* [How to complete this task]
Make an exact copy of the lines from the top of the entries below through the line with "Fehlentscheidungen kosten Geld". Leave all pictures out.

* [Data supplied]
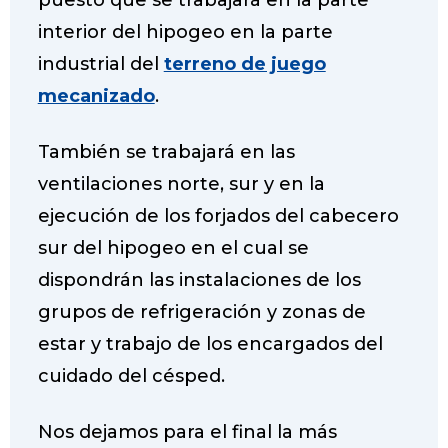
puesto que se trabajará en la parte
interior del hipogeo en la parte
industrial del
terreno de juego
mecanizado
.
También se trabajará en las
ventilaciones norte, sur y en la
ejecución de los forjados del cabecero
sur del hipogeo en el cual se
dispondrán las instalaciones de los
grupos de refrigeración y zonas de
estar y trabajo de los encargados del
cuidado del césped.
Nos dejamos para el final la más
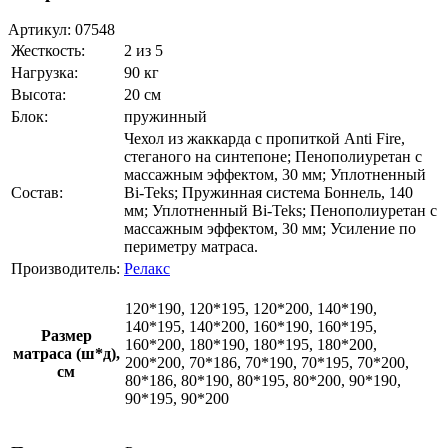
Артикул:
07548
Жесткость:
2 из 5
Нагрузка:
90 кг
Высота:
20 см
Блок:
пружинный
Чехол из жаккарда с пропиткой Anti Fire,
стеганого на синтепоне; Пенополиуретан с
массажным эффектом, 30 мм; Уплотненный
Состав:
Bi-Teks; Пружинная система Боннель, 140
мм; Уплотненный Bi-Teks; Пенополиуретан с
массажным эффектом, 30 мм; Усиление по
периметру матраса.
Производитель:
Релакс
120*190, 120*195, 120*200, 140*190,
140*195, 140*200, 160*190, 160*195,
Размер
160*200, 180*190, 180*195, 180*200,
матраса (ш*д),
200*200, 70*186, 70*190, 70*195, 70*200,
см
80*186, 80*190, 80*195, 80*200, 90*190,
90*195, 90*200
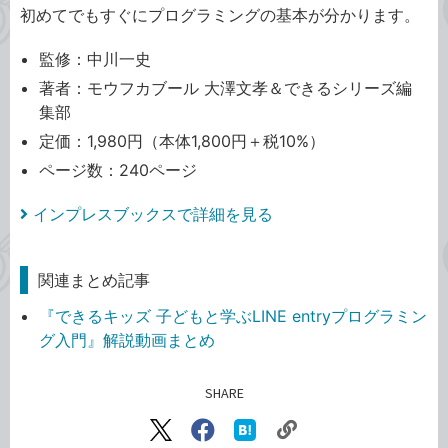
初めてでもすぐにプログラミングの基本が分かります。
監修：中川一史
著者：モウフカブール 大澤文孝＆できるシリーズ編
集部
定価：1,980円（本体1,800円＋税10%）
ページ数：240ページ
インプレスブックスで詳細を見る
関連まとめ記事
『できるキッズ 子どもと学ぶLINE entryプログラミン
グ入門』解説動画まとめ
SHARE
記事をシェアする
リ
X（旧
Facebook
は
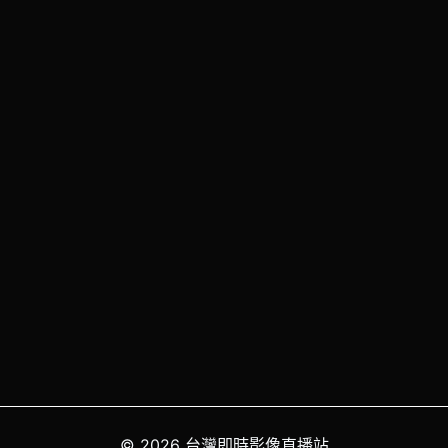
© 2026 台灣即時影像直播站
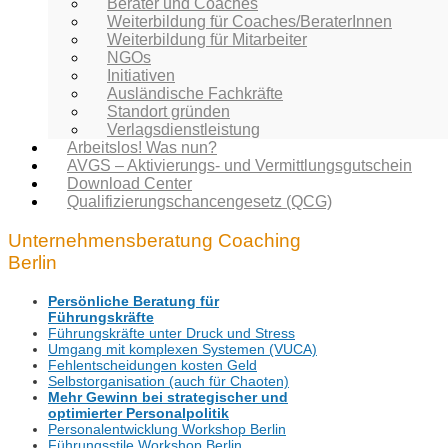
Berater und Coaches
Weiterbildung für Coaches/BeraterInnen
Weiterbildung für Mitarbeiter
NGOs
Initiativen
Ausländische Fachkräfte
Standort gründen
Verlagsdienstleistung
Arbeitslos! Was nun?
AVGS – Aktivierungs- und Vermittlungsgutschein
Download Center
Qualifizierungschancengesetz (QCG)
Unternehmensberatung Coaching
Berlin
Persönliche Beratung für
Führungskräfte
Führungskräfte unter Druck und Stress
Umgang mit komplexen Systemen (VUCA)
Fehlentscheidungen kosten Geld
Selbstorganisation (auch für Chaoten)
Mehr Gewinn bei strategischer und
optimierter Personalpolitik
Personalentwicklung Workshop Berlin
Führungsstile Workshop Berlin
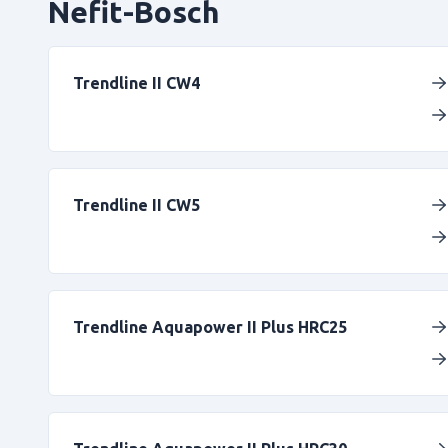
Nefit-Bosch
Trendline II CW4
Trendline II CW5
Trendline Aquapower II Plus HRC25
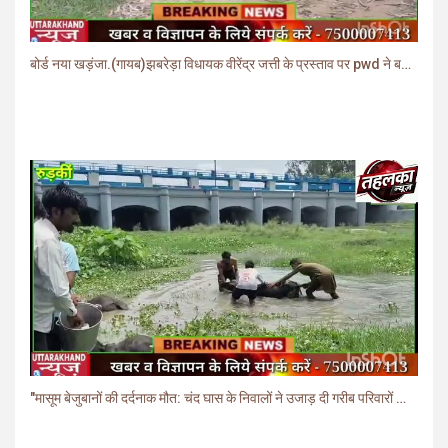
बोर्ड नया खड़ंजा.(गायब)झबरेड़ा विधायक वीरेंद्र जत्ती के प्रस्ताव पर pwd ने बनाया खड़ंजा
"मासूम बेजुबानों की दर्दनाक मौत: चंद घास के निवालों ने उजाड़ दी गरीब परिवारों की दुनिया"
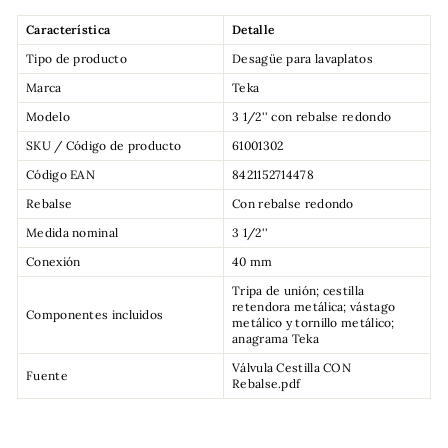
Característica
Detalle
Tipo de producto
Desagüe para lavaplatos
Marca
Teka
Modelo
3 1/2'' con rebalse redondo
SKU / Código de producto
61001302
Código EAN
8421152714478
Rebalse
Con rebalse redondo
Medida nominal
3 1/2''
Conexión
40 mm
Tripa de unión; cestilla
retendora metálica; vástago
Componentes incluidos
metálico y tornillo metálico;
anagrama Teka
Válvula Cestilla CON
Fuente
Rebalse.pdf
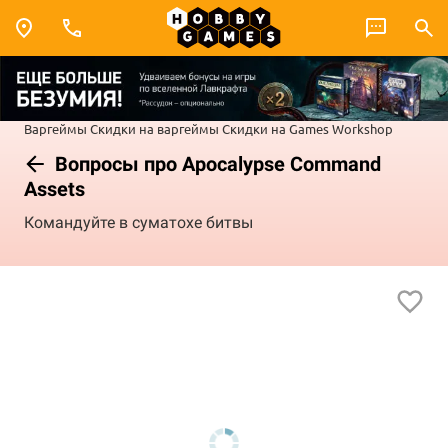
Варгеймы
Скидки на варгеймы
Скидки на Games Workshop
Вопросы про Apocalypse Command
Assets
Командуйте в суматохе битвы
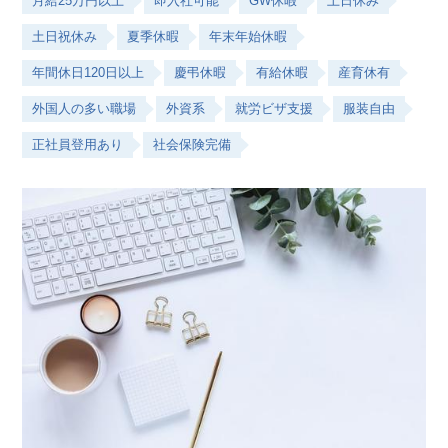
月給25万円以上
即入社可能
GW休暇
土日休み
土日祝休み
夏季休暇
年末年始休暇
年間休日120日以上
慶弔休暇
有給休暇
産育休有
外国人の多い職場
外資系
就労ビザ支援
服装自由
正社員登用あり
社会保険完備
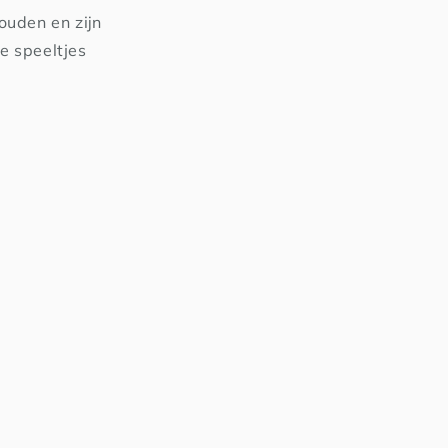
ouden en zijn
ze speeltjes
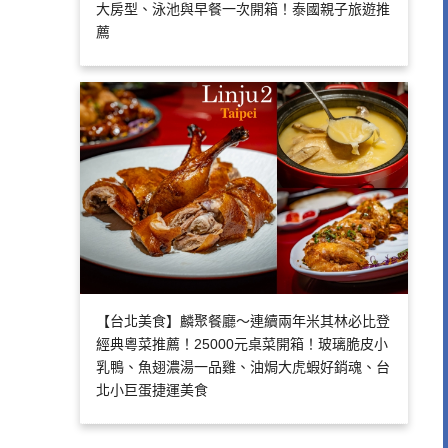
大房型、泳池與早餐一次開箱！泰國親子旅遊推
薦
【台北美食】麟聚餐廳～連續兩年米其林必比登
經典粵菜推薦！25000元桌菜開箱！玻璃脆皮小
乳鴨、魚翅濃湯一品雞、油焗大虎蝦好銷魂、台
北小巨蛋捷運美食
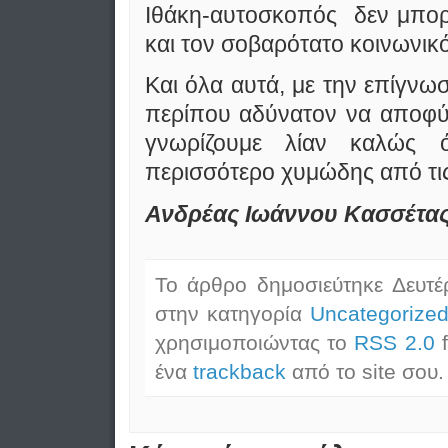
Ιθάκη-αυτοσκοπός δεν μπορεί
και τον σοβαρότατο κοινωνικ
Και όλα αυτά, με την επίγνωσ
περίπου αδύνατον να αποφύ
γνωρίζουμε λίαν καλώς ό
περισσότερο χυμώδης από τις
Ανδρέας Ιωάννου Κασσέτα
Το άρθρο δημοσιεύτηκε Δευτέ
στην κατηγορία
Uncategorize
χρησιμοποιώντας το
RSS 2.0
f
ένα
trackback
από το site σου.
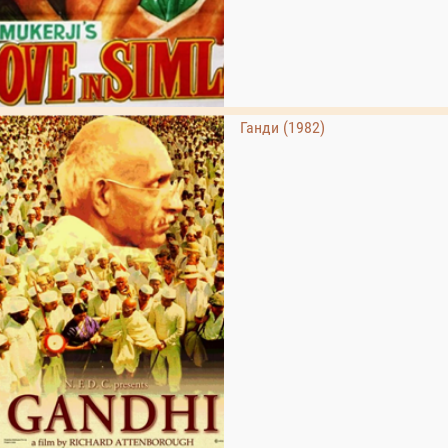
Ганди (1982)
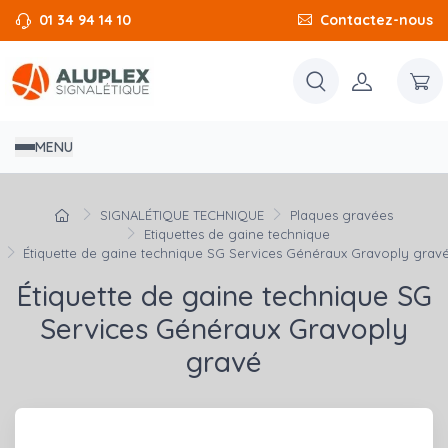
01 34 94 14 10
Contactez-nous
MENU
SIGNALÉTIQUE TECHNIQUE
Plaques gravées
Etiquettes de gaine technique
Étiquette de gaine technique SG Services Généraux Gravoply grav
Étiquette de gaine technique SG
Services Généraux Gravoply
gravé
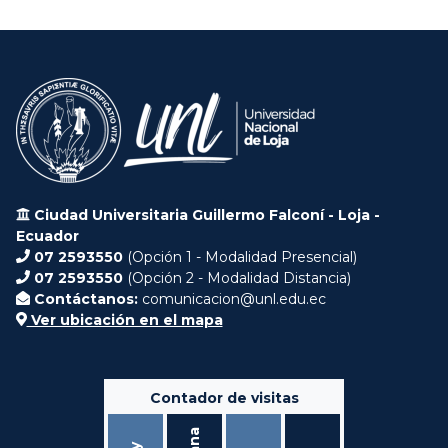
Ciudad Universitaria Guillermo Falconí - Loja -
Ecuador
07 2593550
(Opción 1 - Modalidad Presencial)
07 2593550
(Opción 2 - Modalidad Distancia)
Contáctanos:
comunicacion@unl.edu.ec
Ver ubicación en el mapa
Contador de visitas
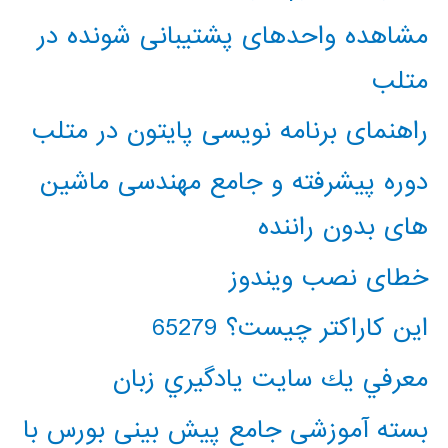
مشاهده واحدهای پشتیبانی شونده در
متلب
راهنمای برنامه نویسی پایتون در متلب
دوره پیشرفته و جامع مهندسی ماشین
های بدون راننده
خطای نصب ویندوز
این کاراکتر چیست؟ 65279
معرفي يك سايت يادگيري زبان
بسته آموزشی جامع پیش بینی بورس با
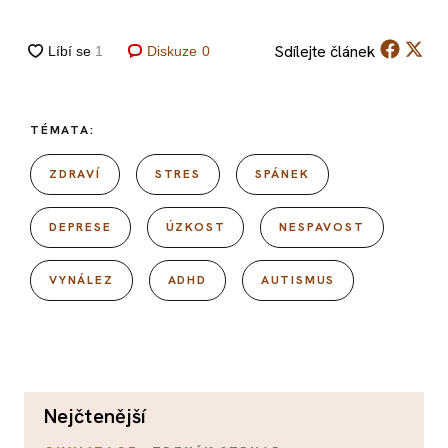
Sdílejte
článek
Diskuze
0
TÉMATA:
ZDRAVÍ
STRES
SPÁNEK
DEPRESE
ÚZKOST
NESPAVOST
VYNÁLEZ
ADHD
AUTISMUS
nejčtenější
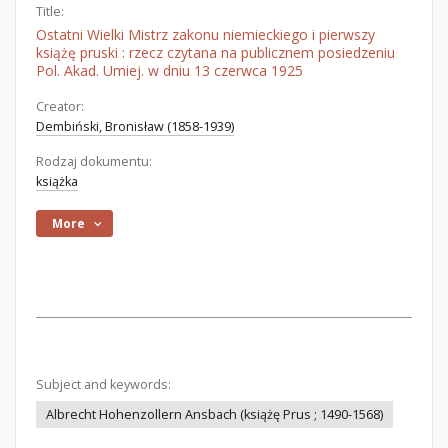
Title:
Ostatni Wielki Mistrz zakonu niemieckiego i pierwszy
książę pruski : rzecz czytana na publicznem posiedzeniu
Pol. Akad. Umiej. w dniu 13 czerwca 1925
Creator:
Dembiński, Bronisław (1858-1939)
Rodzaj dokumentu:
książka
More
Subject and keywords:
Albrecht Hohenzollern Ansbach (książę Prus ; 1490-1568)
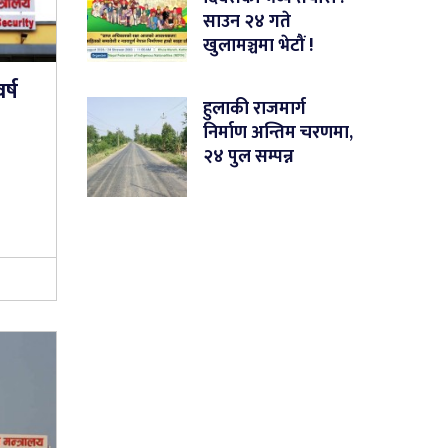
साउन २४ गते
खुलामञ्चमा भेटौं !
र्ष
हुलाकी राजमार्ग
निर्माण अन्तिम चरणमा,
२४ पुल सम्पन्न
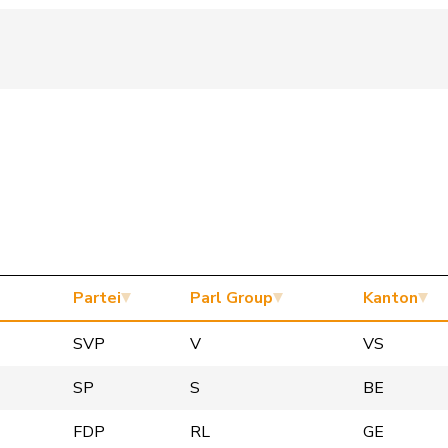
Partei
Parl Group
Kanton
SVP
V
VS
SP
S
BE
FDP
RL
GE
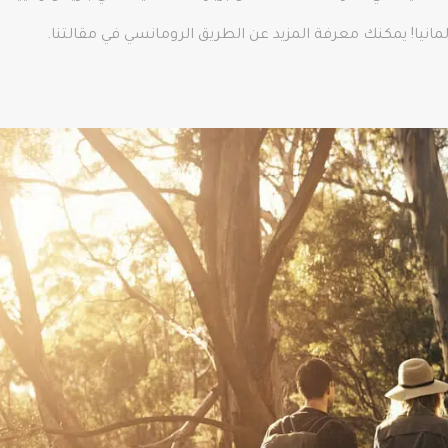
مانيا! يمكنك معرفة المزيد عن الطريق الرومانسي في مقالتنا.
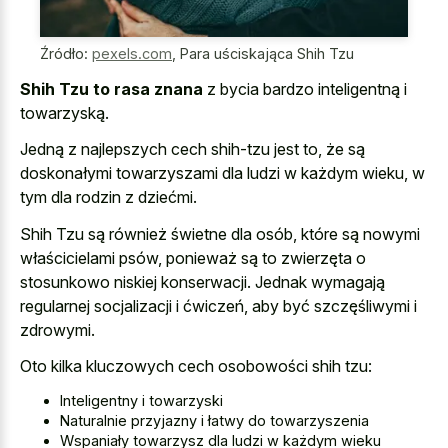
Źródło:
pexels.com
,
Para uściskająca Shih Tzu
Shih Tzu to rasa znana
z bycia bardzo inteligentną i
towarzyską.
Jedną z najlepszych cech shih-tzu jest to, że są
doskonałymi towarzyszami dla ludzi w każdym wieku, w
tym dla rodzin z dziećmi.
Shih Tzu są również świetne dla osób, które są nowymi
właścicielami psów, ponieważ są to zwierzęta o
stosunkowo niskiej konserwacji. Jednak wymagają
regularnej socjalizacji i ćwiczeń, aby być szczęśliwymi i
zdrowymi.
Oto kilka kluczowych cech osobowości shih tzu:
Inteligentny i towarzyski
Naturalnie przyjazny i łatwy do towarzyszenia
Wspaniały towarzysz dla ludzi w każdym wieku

* [Written reply]
puesto que se trabajará en la parte
interior del hipogeo en la parte
industrial del
terreno de juego
mecanizado
.
También se trabajará en las
ventilaciones norte, sur y en la
ejecución de los forjados del cabecero
sur del hipogeo en el cual se
dispondrán las instalaciones de los
grupos de refrigeración y zonas de
estar y trabajo de los encargados del
cuidado del césped.
Nos dejamos para el final la más
Артикул:
07548
Жесткость:
2 из 5
Нагрузка:
90 кг
Высота:
20 см
Блок:
пружинный
Чехол из жаккарда с пропиткой Anti Fire,
стеганого на синтепоне; Пенополиуретан с
массажным эффектом, 30 мм; Уплотненный
Состав:
Bi-Teks; Пружинная система Боннель, 140
мм; Уплотненный Bi-Teks; Пенополиуретан с
массажным эффектом, 30 мм; Усиление по
периметру матраса.
Производитель:
Релакс
120*190, 120*195, 120*200, 140*190,
140*195, 140*200, 160*190, 160*195,
Размер
160*200, 180*190, 180*195, 180*200,
матраса (ш*д),
200*200, 70*186, 70*190, 70*195, 70*200,
см
80*186, 80*190, 80*195, 80*200, 90*190,
90*195, 90*200
初めてでもすぐにプログラミングの基本が分かります。
監修：中川一史
著者：モウフカブール 大澤文孝＆できるシリーズ編
集部
定価：1,980円（本体1,800円＋税10%）
ページ数：240ページ
インプレスブックスで詳細を見る
関連まとめ記事
『できるキッズ 子どもと学ぶLINE entryプログラミン
グ入門』解説動画まとめ
SHARE
記事をシェアする
リ
X（旧
Facebook
は
© 2026 台灣即時影像直播站
Berater und Coaches
Weiterbildung für Coaches/BeraterInnen
Weiterbildung für Mitarbeiter
NGOs
Initiativen
Ausländische Fachkräfte
Standort gründen
Verlagsdienstleistung
Arbeitslos! Was nun?
AVGS – Aktivierungs- und Vermittlungsgutschein
Download Center
Qualifizierungschancengesetz (QCG)
Unternehmensberatung Coaching
Berlin
Persönliche Beratung für
Führungskräfte
Führungskräfte unter Druck und Stress
Umgang mit komplexen Systemen (VUCA)
Fehlentscheidungen kosten Geld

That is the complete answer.